Saildrone takes USVs with full ocean capability to the next level, as Richard Jenkins, Founder & CEO, explains.

Started in 2014, Saildrone has emerged as a leader in the Unmanned Surface Vessel (USV) space, having received more than $100m in venture capital to date with more than 100 vehicles manufactured and 30 in the water. “Saildrones are wind and solar powered USVs, which are augmented by onboard power solutions,” said Jenkins. Saildrone has three models of vehicles: the Explorer, the Voyager and the Surveyor. The 23-ft. Explorer is wind and solar powered, designed to conduct long endurance (6 to 12 months) in the open ocean in 10,000 to 15,000 miles voyages. Jenkins said this vehicle is well-suited for applications like maritime domain awareness and bathymetry, which require higher power payloads.  

The Surveyor is Saildrone’s largest vehicle at 72 feet long and 34,000 pounds. “That is a full ocean depth survey vehicle that maps the seabed down about 8,000 meters using a Kongsberg EM 304 multi-beam sonar,” said Jenkins. “That was built last year, it’s finished its trials. It just sailed from San Francisco to Hawaii on its maiden voyage and it’s now making its way back,” a voyage on which it will have mapped more than 6,500 square miles of previously unmapped seabed.


Richard Jenkins, founder and CEO, Saildrone


The potential for USVs is as big as the ocean itself, with a “huge need from defense, from homeland security, from bathymetry intel and climate reasons,” said Jenkins. “We have three verticals to our business. One is ocean data: climate, weather, fisheries, sustainability, carbon, et cetera. Bathymetry is second, so doing multi-beam mapping and mapping the seabed near shore literal conditions and also deep ocean. And then we have NDA-ISR, which is domain awareness above and below the surface of the ocean.”
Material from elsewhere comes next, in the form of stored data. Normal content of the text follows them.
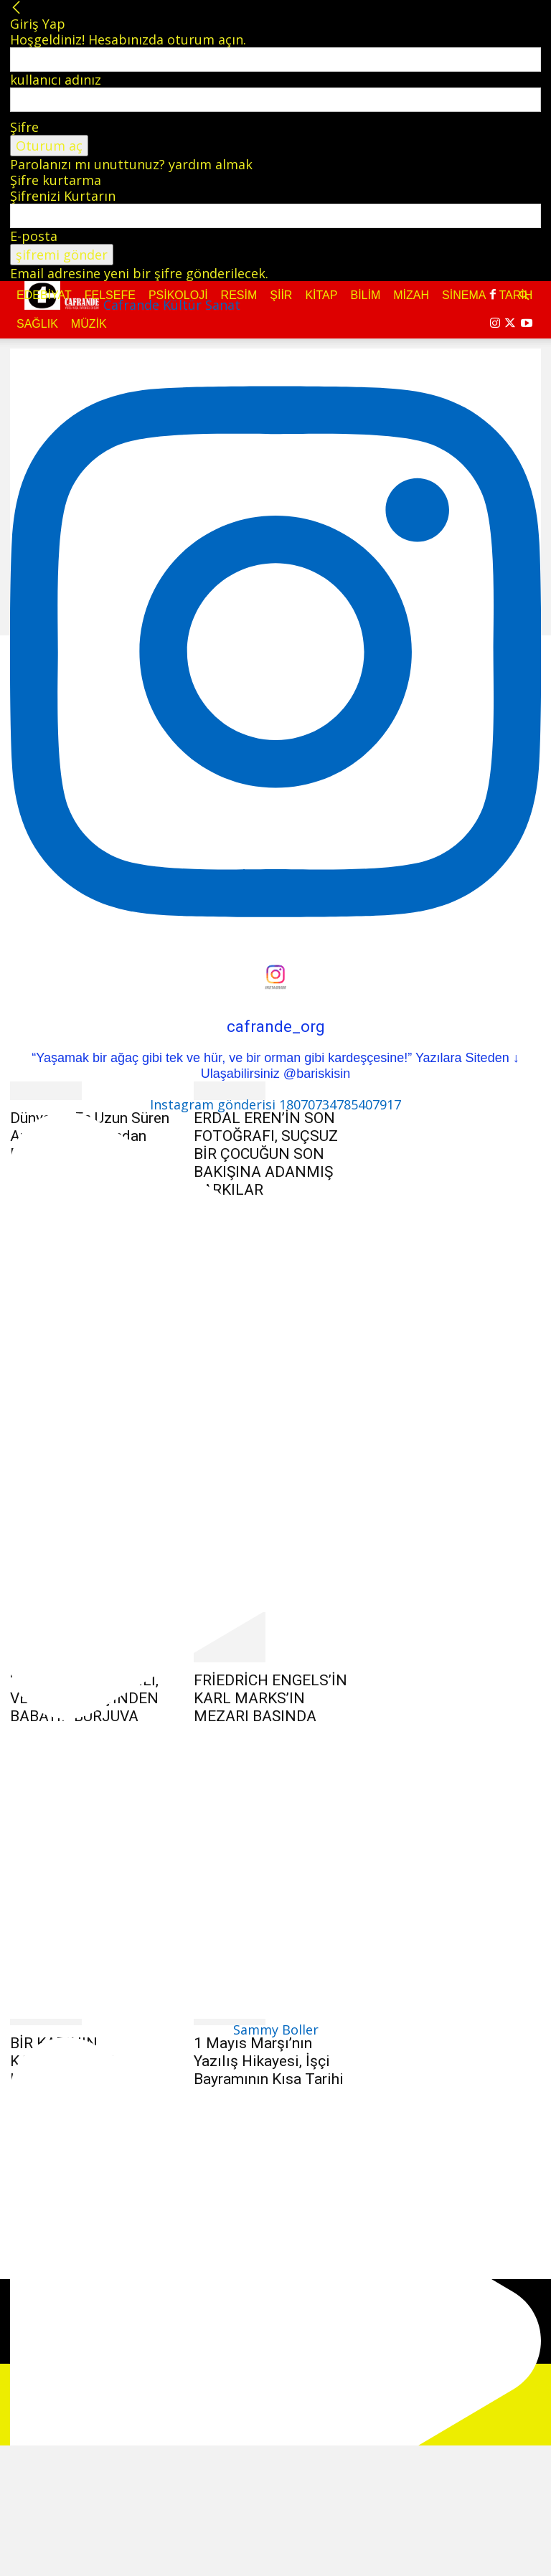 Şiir (281, 295)
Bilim (365, 295)
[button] (524, 294)
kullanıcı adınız (55, 79)
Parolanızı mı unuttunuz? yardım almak (131, 164)
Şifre (24, 127)
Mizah (411, 295)
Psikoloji (178, 295)
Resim (239, 295)
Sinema (464, 295)
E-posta (33, 236)
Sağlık (37, 324)
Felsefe (110, 295)
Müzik (89, 324)
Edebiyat (44, 295)
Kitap (321, 295) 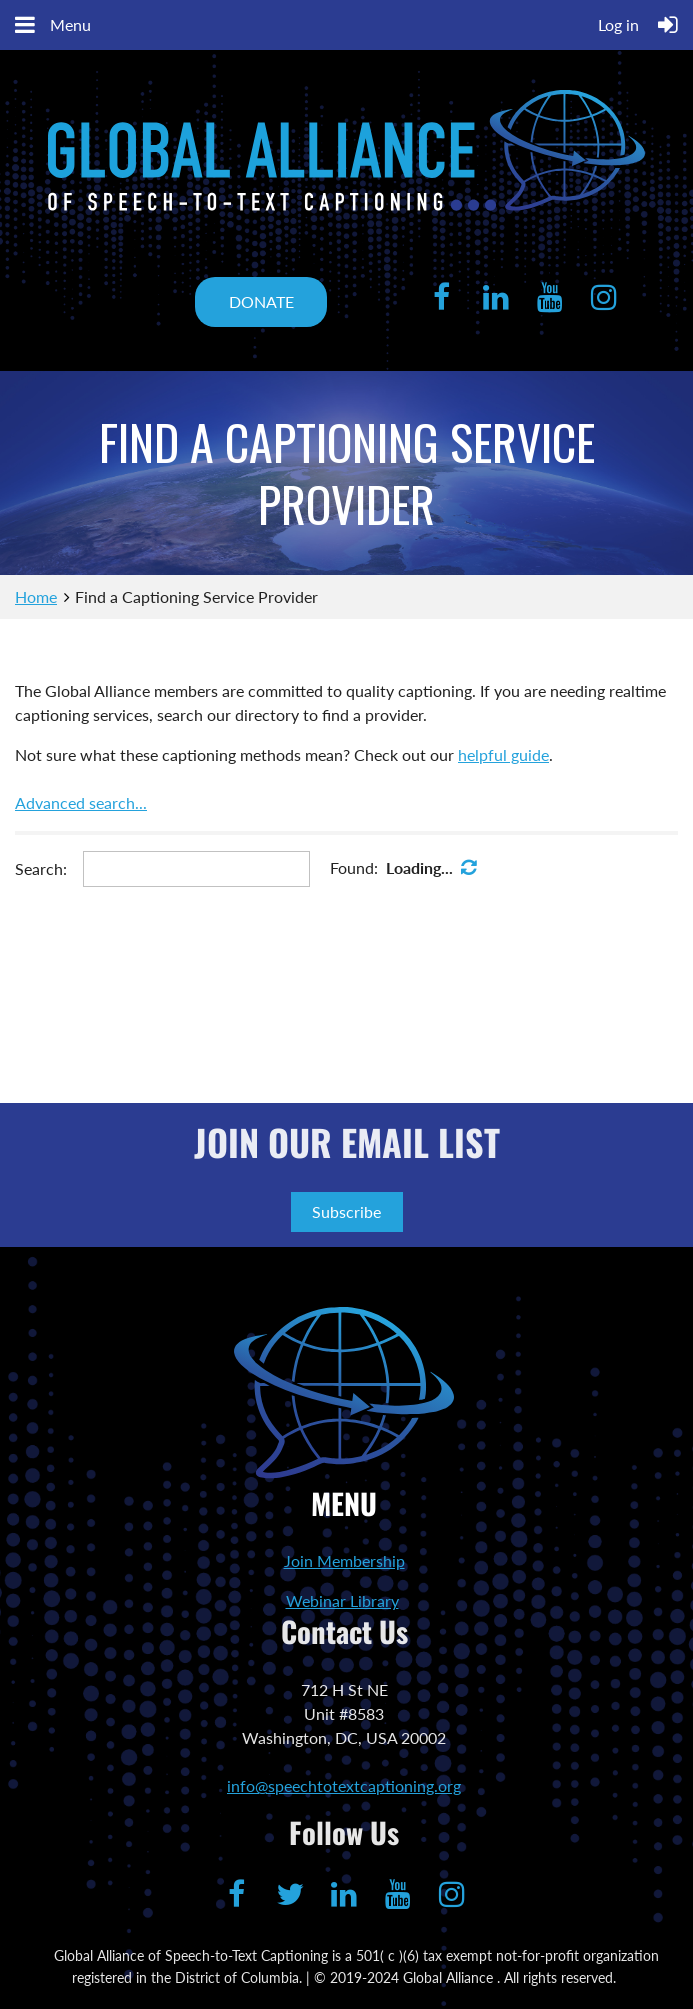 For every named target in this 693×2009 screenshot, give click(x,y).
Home (36, 596)
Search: (41, 868)
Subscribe (346, 1211)
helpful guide (503, 754)
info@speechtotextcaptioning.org (344, 1785)
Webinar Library (342, 1600)
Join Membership (344, 1560)
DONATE (261, 301)
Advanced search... (81, 802) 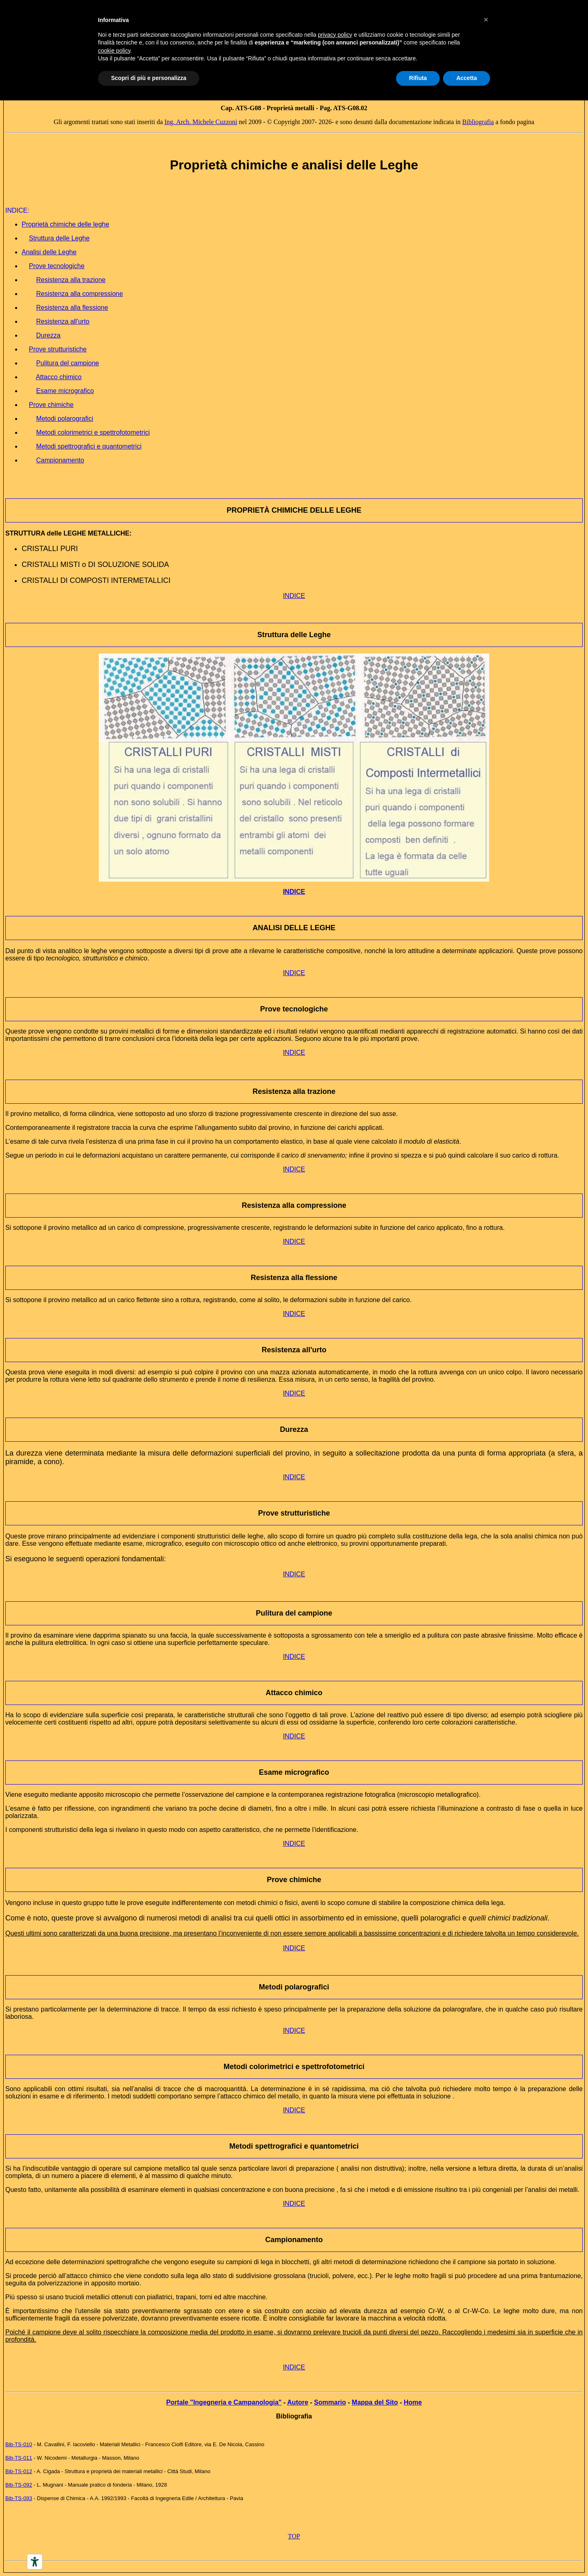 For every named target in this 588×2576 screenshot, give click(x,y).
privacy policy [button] (335, 34)
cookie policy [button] (114, 50)
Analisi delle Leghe (49, 252)
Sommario (330, 2402)
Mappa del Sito (375, 2402)
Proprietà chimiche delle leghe (65, 224)
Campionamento (294, 2240)
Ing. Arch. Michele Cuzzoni (201, 121)
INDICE (294, 595)
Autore (297, 2402)
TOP (294, 2536)
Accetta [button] (466, 78)
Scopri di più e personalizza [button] (148, 78)
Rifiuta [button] (418, 78)
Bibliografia (478, 121)
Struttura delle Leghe (294, 635)
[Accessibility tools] (34, 2561)
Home (413, 2402)
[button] (485, 19) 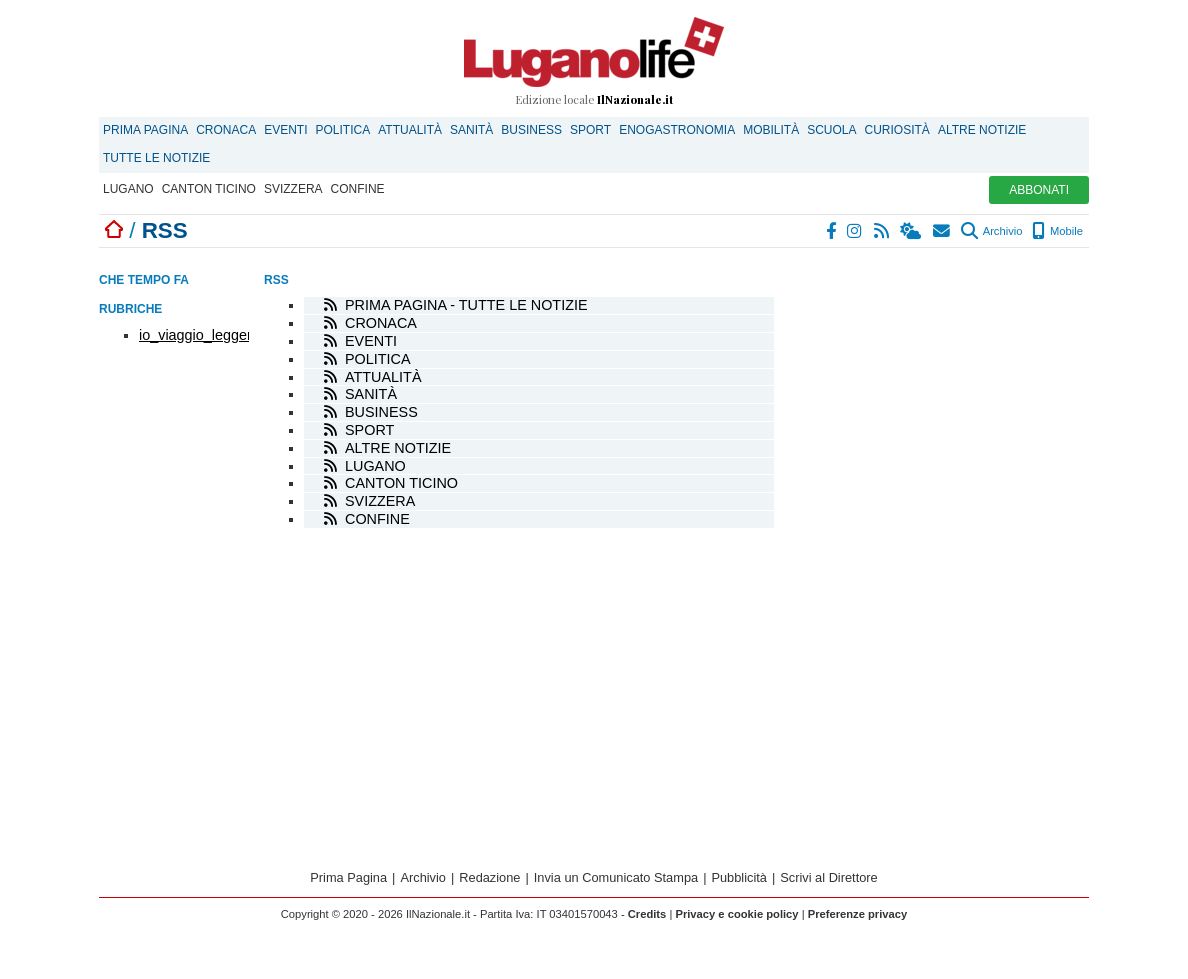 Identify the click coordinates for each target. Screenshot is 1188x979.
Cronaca (226, 130)
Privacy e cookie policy (736, 914)
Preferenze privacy (858, 914)
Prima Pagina (145, 130)
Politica (343, 130)
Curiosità (897, 130)
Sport (590, 130)
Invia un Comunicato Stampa (616, 877)
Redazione (489, 877)
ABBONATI (1039, 190)
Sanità (471, 130)
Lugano (128, 189)
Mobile (1057, 231)
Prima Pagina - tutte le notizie (466, 305)
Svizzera (293, 189)
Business (531, 130)
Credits (647, 914)
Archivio (991, 231)
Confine (358, 189)
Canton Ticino (209, 189)
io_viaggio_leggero (199, 335)
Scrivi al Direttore (828, 877)
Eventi (285, 130)
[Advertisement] (939, 383)
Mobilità (771, 130)
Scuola (831, 130)
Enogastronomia (677, 130)
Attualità (410, 130)
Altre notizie (982, 130)
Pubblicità (739, 877)
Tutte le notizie (156, 158) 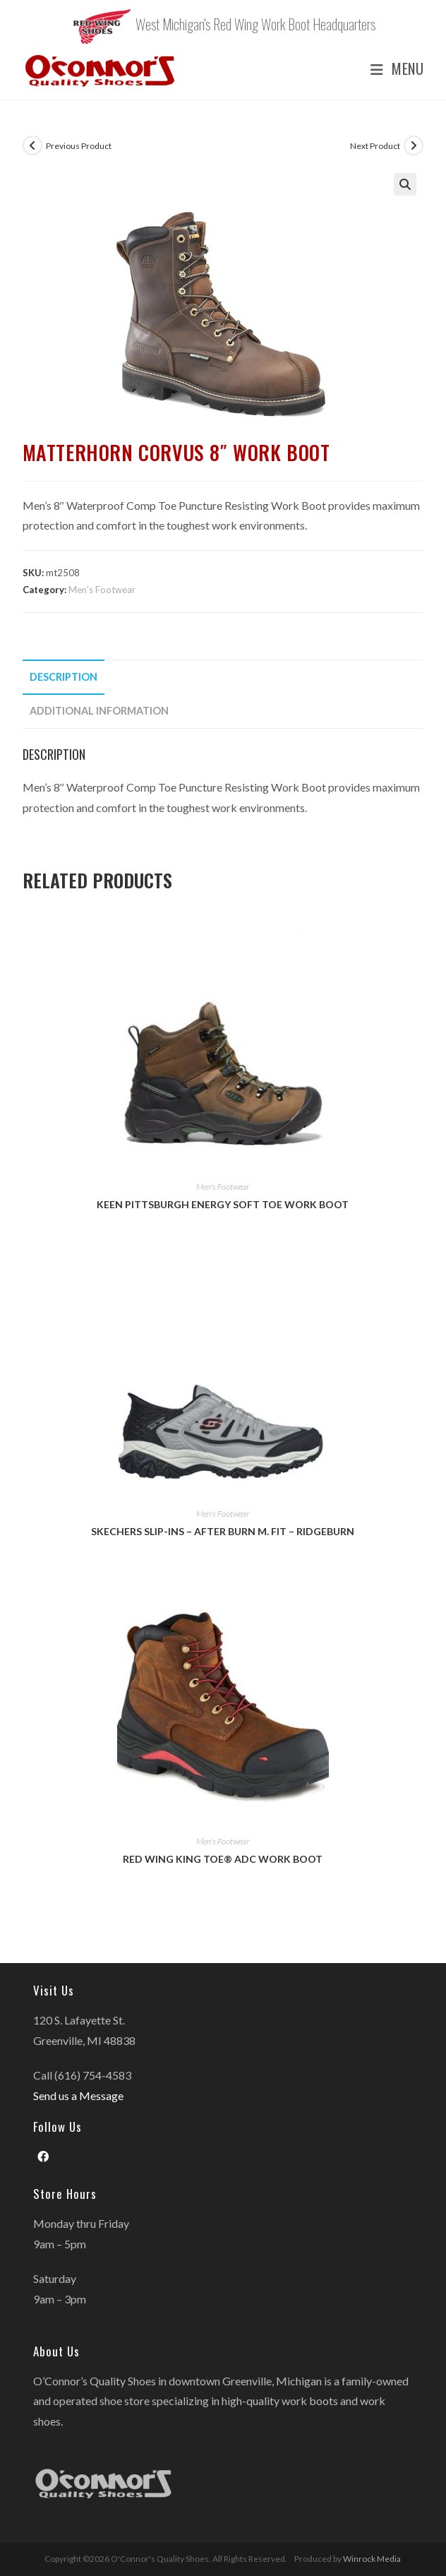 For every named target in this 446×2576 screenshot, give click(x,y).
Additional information (99, 711)
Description (63, 677)
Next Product (375, 146)
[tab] (223, 677)
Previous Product (79, 146)
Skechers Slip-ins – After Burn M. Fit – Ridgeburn (222, 1531)
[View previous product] (32, 145)
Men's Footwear (101, 589)
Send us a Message (78, 2095)
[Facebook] (43, 2157)
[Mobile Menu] (392, 69)
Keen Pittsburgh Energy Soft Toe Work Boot (223, 1204)
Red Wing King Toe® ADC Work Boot (223, 1859)
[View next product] (413, 145)
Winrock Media (372, 2558) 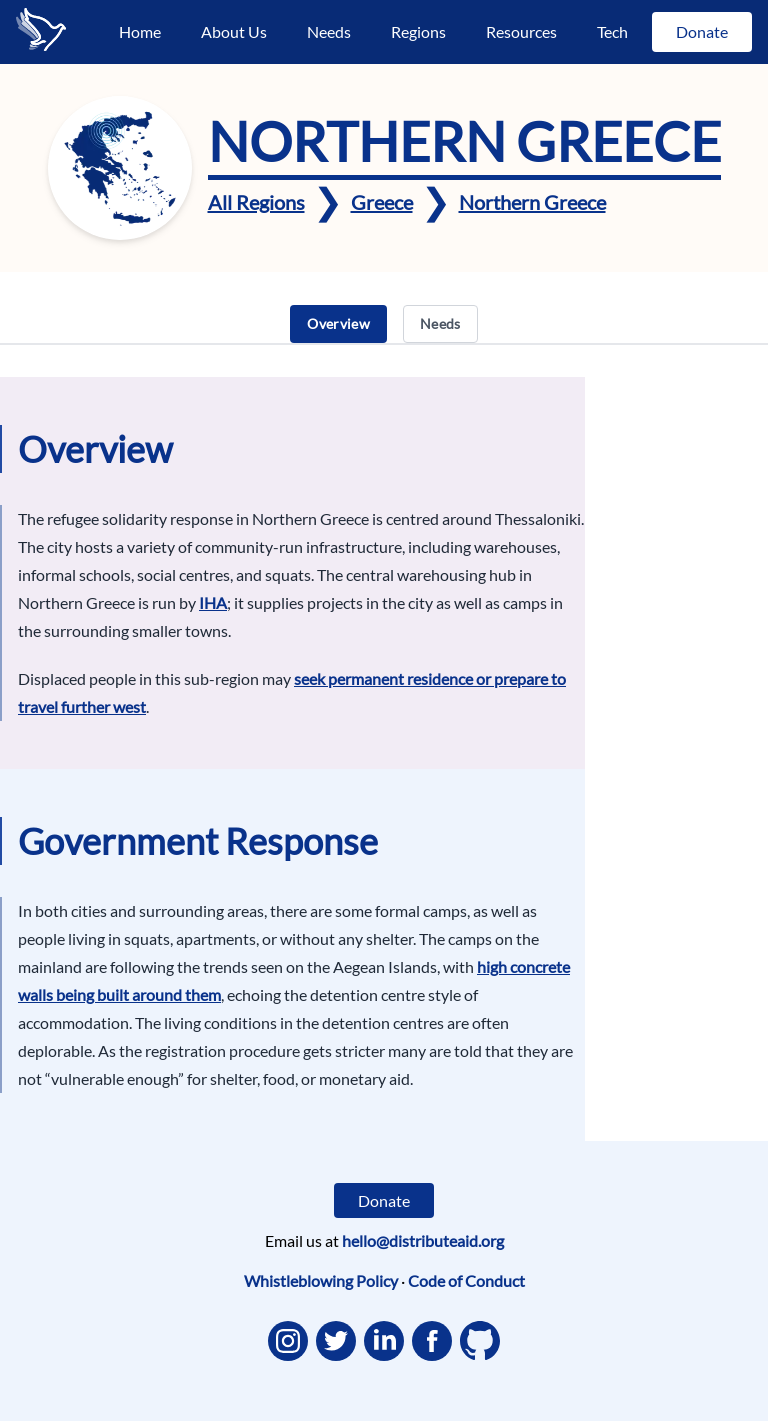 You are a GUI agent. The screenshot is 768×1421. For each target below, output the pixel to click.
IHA (213, 602)
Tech (612, 31)
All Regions (256, 202)
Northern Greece (532, 202)
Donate (702, 31)
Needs (329, 31)
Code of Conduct (466, 1280)
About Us (234, 31)
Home (140, 31)
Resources (521, 31)
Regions (418, 31)
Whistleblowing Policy (321, 1280)
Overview (338, 323)
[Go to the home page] (41, 29)
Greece (382, 202)
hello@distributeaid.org (423, 1240)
All three sectors have significant needs, said Jenkins, noting that climate is probably the biggest need at the moment, with defense “an ongoing and evolving industry. The U.S. Navy, Coast Guard and Homeland Security are trying to get their head around how to best employ unmanned systems. “Unregulated, illegal fishing is a great threat now.”

A big, new commercial driver in the U.S. is offshore wind farms, from sub-bottom profiling, to bottom mapping, to water column analysis, fish stock analysis and wave height.

Jenkins said “we have a very sophisticated machine learning component to our vehicles, too. Every one of our vehicles can spot things autonomously and visually, including vessels, icebergs, sea ice, marine mammals, and birds. Birds and bats are an important aspect of looking at sustainability in wind farms.”



While COVID has thrown up road blocks for a number of industries, it has opened many new opportunities in the autonomous, unmanned space.
“As you know, (because of COVID), when everyone was locked down, all the government ships were stuck in port (which presented) huge vulnerabilities to the nation for security rules in fisheries,” said Jenkins.  “Every year, we do a fish stock survey in the Bering Sea, it’s part of the pollock fish stock assessment for NOAA fisheries. And the NOAA ship that normally does that was unable to get to the fisheries’ grounds. So they were going to have to essentially guess a fish stock assessment based on previous years. But we managed to sail three vehicles from San Francisco across the Pacific to the Unimak Pass 2200 miles into the Bering Sea, survey the fish stock in the Bering Sea, sail home and deliver the data to NOAA (allowing them to) create a fish stock assessment from actual data from the Bering Sea for 2020.”

While a great technology story, it also is a great economic testament, as Jenkins said the new data allowed an additional fish haul worth $100m. “So that’s the government allowing the fishing industry to catch an extra $100m worth of fish due to data gathered by an autonomous system,” said Jenkins. “That is money in the pockets of people, of seafarers or fishermen, so it’s a huge economic benefit to the country which came from an unmanned system data link.”